**SUPPLIED ENTRIES:**
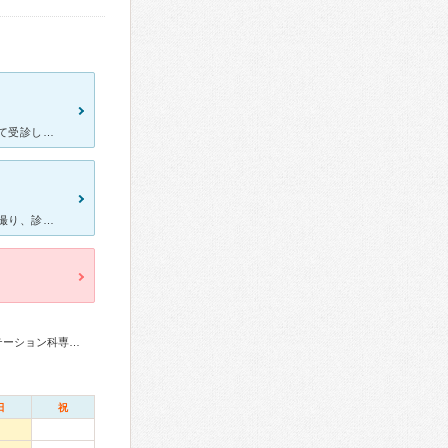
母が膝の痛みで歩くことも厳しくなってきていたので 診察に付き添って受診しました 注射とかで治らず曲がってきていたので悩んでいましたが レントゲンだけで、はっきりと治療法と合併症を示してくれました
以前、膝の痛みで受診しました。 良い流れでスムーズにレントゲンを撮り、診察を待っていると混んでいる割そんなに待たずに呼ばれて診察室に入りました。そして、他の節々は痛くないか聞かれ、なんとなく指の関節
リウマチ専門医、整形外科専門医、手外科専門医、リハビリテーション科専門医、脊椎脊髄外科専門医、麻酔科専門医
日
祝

**EXERCISE DIRECTIONS:**
The full material above must be output verbatim, minus any pictures.

**TASK RESULT:**
母が膝の痛みで歩くことも厳しくなってきていたので 診察に付き添って受診しました 注射とかで治らず曲がってきていたので悩んでいましたが レントゲンだけで、はっきりと治療法と合併症を示してくれました
以前、膝の痛みで受診しました。 良い流れでスムーズにレントゲンを撮り、診察を待っていると混んでいる割そんなに待たずに呼ばれて診察室に入りました。そして、他の節々は痛くないか聞かれ、なんとなく指の関節
リウマチ専門医、整形外科専門医、手外科専門医、リハビリテーション科専門医、脊椎脊髄外科専門医、麻酔科専門医
日
祝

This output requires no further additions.